Dataset entries
=== Begin Enclosure ===

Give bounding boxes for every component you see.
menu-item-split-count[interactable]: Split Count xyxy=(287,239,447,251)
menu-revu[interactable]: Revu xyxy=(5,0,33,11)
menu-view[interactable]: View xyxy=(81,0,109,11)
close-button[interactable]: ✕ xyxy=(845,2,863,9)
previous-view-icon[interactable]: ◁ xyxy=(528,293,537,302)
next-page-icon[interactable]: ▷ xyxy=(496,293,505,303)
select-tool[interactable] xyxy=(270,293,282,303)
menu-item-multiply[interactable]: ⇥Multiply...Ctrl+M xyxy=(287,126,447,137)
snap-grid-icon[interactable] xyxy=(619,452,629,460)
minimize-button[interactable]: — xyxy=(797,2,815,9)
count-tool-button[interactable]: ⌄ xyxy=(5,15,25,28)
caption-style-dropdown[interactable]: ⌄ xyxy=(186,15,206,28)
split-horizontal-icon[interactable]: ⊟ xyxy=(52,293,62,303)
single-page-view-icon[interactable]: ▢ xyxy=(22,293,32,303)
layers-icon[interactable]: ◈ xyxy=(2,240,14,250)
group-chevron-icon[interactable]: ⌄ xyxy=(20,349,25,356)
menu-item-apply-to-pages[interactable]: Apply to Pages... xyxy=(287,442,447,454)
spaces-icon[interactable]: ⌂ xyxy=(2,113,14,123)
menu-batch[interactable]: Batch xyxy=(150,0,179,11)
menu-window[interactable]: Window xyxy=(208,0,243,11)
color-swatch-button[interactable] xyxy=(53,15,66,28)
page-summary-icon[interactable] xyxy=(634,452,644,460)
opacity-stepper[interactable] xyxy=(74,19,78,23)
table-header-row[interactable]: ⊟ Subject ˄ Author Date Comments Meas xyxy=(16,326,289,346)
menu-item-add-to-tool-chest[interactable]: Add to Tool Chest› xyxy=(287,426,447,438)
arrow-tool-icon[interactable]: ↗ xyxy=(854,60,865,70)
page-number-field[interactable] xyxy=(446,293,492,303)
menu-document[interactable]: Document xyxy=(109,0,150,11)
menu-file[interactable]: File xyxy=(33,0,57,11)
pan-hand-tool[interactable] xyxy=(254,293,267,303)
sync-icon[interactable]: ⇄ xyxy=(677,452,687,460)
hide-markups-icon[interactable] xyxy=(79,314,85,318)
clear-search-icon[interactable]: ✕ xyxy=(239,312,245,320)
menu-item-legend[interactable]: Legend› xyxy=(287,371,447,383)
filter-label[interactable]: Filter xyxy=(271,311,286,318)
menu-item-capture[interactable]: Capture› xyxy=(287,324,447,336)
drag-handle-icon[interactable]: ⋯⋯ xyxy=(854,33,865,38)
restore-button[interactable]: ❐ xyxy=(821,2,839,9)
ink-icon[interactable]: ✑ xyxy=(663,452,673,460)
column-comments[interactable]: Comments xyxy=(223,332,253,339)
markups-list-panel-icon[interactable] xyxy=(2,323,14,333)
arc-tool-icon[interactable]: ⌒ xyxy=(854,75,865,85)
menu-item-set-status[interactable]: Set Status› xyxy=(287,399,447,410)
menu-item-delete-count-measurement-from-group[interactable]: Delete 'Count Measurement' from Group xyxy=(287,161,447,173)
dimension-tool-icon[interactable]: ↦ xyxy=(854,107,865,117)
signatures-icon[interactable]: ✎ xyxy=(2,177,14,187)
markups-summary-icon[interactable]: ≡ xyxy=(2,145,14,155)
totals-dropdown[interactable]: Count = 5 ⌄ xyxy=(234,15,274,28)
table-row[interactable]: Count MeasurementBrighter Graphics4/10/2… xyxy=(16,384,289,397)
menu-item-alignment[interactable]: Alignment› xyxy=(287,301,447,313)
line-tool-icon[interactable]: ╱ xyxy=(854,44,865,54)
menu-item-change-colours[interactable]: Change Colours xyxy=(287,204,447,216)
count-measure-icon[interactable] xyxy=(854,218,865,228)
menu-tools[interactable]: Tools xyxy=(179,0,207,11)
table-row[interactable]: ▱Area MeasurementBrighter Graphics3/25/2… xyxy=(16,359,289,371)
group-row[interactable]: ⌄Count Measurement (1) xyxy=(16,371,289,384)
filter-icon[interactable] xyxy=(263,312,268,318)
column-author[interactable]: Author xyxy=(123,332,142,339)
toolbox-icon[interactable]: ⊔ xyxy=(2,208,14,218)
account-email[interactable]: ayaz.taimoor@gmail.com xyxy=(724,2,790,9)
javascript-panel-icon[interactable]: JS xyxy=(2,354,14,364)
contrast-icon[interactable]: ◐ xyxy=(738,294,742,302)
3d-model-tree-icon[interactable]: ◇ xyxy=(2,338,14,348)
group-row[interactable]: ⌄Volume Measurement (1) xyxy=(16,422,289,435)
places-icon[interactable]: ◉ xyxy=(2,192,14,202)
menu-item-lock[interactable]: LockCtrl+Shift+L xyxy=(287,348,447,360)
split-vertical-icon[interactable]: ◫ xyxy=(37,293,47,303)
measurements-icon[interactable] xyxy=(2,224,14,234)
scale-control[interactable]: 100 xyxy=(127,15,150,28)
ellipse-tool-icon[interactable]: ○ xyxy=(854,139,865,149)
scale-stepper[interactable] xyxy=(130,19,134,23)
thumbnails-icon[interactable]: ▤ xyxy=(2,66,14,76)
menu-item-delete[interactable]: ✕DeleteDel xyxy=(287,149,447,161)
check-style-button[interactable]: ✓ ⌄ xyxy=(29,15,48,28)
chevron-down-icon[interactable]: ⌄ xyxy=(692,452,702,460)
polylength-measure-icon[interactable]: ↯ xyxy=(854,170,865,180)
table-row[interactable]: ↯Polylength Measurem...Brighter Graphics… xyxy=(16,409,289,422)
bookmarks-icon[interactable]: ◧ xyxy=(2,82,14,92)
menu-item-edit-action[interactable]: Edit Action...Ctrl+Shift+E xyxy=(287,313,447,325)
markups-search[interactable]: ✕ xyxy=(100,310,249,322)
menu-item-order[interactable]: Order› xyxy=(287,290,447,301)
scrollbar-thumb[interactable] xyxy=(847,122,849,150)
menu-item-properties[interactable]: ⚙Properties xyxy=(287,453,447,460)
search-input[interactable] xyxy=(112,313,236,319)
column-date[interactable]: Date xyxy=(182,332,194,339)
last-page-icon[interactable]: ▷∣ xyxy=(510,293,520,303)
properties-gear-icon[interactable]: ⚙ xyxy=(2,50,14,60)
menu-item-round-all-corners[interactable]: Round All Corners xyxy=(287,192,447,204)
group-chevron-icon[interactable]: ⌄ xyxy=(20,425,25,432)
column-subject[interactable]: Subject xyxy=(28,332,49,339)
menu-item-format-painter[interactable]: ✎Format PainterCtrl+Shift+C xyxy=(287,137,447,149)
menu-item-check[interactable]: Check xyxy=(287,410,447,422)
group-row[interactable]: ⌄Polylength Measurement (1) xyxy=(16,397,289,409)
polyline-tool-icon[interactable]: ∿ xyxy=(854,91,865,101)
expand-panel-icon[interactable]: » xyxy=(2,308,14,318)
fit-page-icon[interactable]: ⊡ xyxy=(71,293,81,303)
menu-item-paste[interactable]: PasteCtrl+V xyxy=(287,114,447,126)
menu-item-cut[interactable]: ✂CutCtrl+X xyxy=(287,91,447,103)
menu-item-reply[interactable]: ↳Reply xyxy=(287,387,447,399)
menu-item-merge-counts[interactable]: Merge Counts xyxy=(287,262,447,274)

=== End Enclosure ===

• What is required: Would you please copy every line of the data exactly?

• Answer to this task:
Give bounding boxes for every component you see.
menu-item-split-count[interactable]: Split Count xyxy=(287,239,447,251)
menu-revu[interactable]: Revu xyxy=(5,0,33,11)
menu-view[interactable]: View xyxy=(81,0,109,11)
close-button[interactable]: ✕ xyxy=(845,2,863,9)
previous-view-icon[interactable]: ◁ xyxy=(528,293,537,302)
next-page-icon[interactable]: ▷ xyxy=(496,293,505,303)
select-tool[interactable] xyxy=(270,293,282,303)
menu-item-multiply[interactable]: ⇥Multiply...Ctrl+M xyxy=(287,126,447,137)
snap-grid-icon[interactable] xyxy=(619,452,629,460)
minimize-button[interactable]: — xyxy=(797,2,815,9)
count-tool-button[interactable]: ⌄ xyxy=(5,15,25,28)
caption-style-dropdown[interactable]: ⌄ xyxy=(186,15,206,28)
split-horizontal-icon[interactable]: ⊟ xyxy=(52,293,62,303)
single-page-view-icon[interactable]: ▢ xyxy=(22,293,32,303)
layers-icon[interactable]: ◈ xyxy=(2,240,14,250)
group-chevron-icon[interactable]: ⌄ xyxy=(20,349,25,356)
menu-item-apply-to-pages[interactable]: Apply to Pages... xyxy=(287,442,447,454)
spaces-icon[interactable]: ⌂ xyxy=(2,113,14,123)
menu-batch[interactable]: Batch xyxy=(150,0,179,11)
menu-window[interactable]: Window xyxy=(208,0,243,11)
color-swatch-button[interactable] xyxy=(53,15,66,28)
page-summary-icon[interactable] xyxy=(634,452,644,460)
opacity-stepper[interactable] xyxy=(74,19,78,23)
table-header-row[interactable]: ⊟ Subject ˄ Author Date Comments Meas xyxy=(16,326,289,346)
menu-item-add-to-tool-chest[interactable]: Add to Tool Chest› xyxy=(287,426,447,438)
arrow-tool-icon[interactable]: ↗ xyxy=(854,60,865,70)
page-number-field[interactable] xyxy=(446,293,492,303)
menu-document[interactable]: Document xyxy=(109,0,150,11)
menu-file[interactable]: File xyxy=(33,0,57,11)
pan-hand-tool[interactable] xyxy=(254,293,267,303)
sync-icon[interactable]: ⇄ xyxy=(677,452,687,460)
hide-markups-icon[interactable] xyxy=(79,314,85,318)
clear-search-icon[interactable]: ✕ xyxy=(239,312,245,320)
menu-item-legend[interactable]: Legend› xyxy=(287,371,447,383)
filter-label[interactable]: Filter xyxy=(271,311,286,318)
menu-item-capture[interactable]: Capture› xyxy=(287,324,447,336)
drag-handle-icon[interactable]: ⋯⋯ xyxy=(854,33,865,38)
restore-button[interactable]: ❐ xyxy=(821,2,839,9)
ink-icon[interactable]: ✑ xyxy=(663,452,673,460)
column-comments[interactable]: Comments xyxy=(223,332,253,339)
markups-list-panel-icon[interactable] xyxy=(2,323,14,333)
arc-tool-icon[interactable]: ⌒ xyxy=(854,75,865,85)
menu-item-set-status[interactable]: Set Status› xyxy=(287,399,447,410)
menu-item-delete-count-measurement-from-group[interactable]: Delete 'Count Measurement' from Group xyxy=(287,161,447,173)
dimension-tool-icon[interactable]: ↦ xyxy=(854,107,865,117)
signatures-icon[interactable]: ✎ xyxy=(2,177,14,187)
markups-summary-icon[interactable]: ≡ xyxy=(2,145,14,155)
totals-dropdown[interactable]: Count = 5 ⌄ xyxy=(234,15,274,28)
table-row[interactable]: Count MeasurementBrighter Graphics4/10/2… xyxy=(16,384,289,397)
menu-item-alignment[interactable]: Alignment› xyxy=(287,301,447,313)
line-tool-icon[interactable]: ╱ xyxy=(854,44,865,54)
menu-item-change-colours[interactable]: Change Colours xyxy=(287,204,447,216)
count-measure-icon[interactable] xyxy=(854,218,865,228)
menu-tools[interactable]: Tools xyxy=(179,0,207,11)
table-row[interactable]: ▱Area MeasurementBrighter Graphics3/25/2… xyxy=(16,359,289,371)
group-row[interactable]: ⌄Count Measurement (1) xyxy=(16,371,289,384)
filter-icon[interactable] xyxy=(263,312,268,318)
column-author[interactable]: Author xyxy=(123,332,142,339)
toolbox-icon[interactable]: ⊔ xyxy=(2,208,14,218)
account-email[interactable]: ayaz.taimoor@gmail.com xyxy=(724,2,790,9)
javascript-panel-icon[interactable]: JS xyxy=(2,354,14,364)
contrast-icon[interactable]: ◐ xyxy=(738,294,742,302)
3d-model-tree-icon[interactable]: ◇ xyxy=(2,338,14,348)
group-row[interactable]: ⌄Volume Measurement (1) xyxy=(16,422,289,435)
places-icon[interactable]: ◉ xyxy=(2,192,14,202)
menu-item-lock[interactable]: LockCtrl+Shift+L xyxy=(287,348,447,360)
split-vertical-icon[interactable]: ◫ xyxy=(37,293,47,303)
measurements-icon[interactable] xyxy=(2,224,14,234)
scale-control[interactable]: 100 xyxy=(127,15,150,28)
ellipse-tool-icon[interactable]: ○ xyxy=(854,139,865,149)
scale-stepper[interactable] xyxy=(130,19,134,23)
thumbnails-icon[interactable]: ▤ xyxy=(2,66,14,76)
menu-item-delete[interactable]: ✕DeleteDel xyxy=(287,149,447,161)
check-style-button[interactable]: ✓ ⌄ xyxy=(29,15,48,28)
chevron-down-icon[interactable]: ⌄ xyxy=(692,452,702,460)
polylength-measure-icon[interactable]: ↯ xyxy=(854,170,865,180)
table-row[interactable]: ↯Polylength Measurem...Brighter Graphics… xyxy=(16,409,289,422)
bookmarks-icon[interactable]: ◧ xyxy=(2,82,14,92)
menu-item-edit-action[interactable]: Edit Action...Ctrl+Shift+E xyxy=(287,313,447,325)
markups-search[interactable]: ✕ xyxy=(100,310,249,322)
menu-item-order[interactable]: Order› xyxy=(287,290,447,301)
scrollbar-thumb[interactable] xyxy=(847,122,849,150)
menu-item-properties[interactable]: ⚙Properties xyxy=(287,453,447,460)
search-input[interactable] xyxy=(112,313,236,319)
column-date[interactable]: Date xyxy=(182,332,194,339)
last-page-icon[interactable]: ▷∣ xyxy=(510,293,520,303)
properties-gear-icon[interactable]: ⚙ xyxy=(2,50,14,60)
menu-item-round-all-corners[interactable]: Round All Corners xyxy=(287,192,447,204)
group-chevron-icon[interactable]: ⌄ xyxy=(20,425,25,432)
column-subject[interactable]: Subject xyxy=(28,332,49,339)
menu-item-format-painter[interactable]: ✎Format PainterCtrl+Shift+C xyxy=(287,137,447,149)
menu-item-check[interactable]: Check xyxy=(287,410,447,422)
group-row[interactable]: ⌄Polylength Measurement (1) xyxy=(16,397,289,409)
polyline-tool-icon[interactable]: ∿ xyxy=(854,91,865,101)
expand-panel-icon[interactable]: » xyxy=(2,308,14,318)
fit-page-icon[interactable]: ⊡ xyxy=(71,293,81,303)
menu-item-paste[interactable]: PasteCtrl+V xyxy=(287,114,447,126)
menu-item-cut[interactable]: ✂CutCtrl+X xyxy=(287,91,447,103)
menu-item-reply[interactable]: ↳Reply xyxy=(287,387,447,399)
menu-item-merge-counts[interactable]: Merge Counts xyxy=(287,262,447,274)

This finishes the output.